**Task description:**
Look through the data below for the line with "注册用户享1倍加速下载", and transcribe it exactly together with each line after it up to and including the line with "and does not endorse or". Give nothing else.

(Dataset entries)
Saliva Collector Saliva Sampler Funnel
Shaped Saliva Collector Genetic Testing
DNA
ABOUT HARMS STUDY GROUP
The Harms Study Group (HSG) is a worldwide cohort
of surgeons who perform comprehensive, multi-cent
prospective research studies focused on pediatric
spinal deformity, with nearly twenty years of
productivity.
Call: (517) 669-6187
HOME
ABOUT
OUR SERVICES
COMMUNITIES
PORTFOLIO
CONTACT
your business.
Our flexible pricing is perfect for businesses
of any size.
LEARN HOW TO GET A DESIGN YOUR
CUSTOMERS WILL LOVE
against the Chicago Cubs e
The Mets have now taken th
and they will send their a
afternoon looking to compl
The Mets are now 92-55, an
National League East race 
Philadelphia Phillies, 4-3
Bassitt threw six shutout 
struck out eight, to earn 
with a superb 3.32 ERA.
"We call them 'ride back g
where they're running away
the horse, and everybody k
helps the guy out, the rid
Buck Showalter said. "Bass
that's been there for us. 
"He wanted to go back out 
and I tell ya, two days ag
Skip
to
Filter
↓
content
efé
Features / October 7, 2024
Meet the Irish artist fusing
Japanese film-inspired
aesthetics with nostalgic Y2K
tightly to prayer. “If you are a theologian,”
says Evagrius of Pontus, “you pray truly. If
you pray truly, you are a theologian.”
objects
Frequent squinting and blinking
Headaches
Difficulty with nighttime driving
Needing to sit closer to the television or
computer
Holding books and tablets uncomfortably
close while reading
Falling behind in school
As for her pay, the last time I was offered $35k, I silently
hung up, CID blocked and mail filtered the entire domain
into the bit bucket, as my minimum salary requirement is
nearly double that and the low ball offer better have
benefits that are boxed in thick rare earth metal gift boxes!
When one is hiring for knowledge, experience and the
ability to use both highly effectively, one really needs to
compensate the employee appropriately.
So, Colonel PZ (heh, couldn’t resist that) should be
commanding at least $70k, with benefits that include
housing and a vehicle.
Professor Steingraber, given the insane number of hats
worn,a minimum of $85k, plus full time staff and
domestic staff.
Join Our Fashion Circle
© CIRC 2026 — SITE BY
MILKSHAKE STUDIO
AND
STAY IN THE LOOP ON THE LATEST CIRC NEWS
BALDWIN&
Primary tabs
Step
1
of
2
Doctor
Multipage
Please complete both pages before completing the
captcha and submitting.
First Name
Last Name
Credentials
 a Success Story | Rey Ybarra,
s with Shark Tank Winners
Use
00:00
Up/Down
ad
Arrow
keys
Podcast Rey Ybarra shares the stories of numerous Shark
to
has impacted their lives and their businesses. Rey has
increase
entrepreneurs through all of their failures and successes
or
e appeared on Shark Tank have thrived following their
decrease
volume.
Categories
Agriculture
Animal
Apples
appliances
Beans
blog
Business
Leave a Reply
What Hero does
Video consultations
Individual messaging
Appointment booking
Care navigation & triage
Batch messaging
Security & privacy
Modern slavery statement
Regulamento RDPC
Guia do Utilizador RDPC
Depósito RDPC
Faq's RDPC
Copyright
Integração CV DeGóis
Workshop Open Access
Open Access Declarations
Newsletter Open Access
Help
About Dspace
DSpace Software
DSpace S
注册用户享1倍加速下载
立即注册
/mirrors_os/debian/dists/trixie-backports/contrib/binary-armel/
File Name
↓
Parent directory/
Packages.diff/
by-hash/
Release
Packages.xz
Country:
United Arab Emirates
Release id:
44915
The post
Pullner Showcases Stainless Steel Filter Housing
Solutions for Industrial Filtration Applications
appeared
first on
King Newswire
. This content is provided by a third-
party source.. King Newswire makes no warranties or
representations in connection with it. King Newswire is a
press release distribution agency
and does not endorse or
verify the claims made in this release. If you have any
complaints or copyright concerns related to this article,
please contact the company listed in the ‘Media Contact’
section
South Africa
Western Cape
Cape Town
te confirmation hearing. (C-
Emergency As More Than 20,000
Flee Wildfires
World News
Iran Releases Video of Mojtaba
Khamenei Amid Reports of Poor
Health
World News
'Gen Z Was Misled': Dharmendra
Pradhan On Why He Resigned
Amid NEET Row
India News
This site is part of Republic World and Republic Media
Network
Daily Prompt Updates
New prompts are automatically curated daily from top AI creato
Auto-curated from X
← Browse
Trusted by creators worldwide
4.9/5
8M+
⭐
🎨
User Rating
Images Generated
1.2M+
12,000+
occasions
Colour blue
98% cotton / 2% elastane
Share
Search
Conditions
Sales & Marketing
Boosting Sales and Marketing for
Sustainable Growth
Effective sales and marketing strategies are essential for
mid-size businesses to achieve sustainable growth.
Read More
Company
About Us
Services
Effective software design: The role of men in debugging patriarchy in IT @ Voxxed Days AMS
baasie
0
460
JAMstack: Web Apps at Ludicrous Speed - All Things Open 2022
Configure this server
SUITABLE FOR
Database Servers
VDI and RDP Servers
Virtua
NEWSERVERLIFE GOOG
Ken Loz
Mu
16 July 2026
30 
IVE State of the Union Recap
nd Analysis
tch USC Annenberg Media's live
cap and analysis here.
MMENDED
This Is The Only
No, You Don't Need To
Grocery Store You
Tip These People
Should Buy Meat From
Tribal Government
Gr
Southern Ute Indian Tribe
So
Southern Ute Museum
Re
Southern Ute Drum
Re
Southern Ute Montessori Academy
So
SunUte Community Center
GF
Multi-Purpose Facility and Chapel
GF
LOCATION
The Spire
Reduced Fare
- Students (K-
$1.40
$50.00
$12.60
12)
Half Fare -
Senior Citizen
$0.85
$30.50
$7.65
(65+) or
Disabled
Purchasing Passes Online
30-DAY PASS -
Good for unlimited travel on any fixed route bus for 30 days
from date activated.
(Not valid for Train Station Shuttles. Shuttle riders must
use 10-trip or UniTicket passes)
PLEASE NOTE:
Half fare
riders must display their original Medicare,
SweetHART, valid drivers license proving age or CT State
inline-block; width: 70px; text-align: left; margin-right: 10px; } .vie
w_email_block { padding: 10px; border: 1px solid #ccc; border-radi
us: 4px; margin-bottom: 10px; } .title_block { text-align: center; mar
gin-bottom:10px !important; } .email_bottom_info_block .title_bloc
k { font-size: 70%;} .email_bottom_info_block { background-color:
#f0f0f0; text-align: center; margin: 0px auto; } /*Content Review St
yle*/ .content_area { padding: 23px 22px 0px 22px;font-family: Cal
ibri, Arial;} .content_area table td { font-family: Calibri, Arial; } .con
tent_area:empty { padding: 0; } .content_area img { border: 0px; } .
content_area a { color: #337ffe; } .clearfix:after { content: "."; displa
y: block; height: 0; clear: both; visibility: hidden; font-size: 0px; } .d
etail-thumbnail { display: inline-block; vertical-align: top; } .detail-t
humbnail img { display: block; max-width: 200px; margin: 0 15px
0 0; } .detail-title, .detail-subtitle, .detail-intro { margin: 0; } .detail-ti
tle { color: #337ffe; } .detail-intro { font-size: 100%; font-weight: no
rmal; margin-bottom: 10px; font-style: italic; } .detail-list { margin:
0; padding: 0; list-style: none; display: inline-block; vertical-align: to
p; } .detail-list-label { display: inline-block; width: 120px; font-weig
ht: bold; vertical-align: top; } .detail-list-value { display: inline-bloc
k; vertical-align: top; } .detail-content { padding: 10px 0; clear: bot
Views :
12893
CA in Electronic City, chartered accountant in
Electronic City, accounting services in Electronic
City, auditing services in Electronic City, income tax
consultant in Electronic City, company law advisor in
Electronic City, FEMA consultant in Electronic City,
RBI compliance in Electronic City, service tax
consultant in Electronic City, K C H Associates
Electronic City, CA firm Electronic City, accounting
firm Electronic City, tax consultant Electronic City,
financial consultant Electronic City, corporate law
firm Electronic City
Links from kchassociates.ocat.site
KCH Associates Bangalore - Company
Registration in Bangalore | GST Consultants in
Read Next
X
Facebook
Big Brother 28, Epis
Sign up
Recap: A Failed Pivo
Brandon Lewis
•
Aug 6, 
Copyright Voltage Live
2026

**Result for this exercise:**
注册用户享1倍加速下载
立即注册
/mirrors_os/debian/dists/trixie-backports/contrib/binary-armel/
File Name
↓
Parent directory/
Packages.diff/
by-hash/
Release
Packages.xz
Country:
United Arab Emirates
Release id:
44915
The post
Pullner Showcases Stainless Steel Filter Housing
Solutions for Industrial Filtration Applications
appeared
first on
King Newswire
. This content is provided by a third-
party source.. King Newswire makes no warranties or
representations in connection with it. King Newswire is a
press release distribution agency
and does not endorse or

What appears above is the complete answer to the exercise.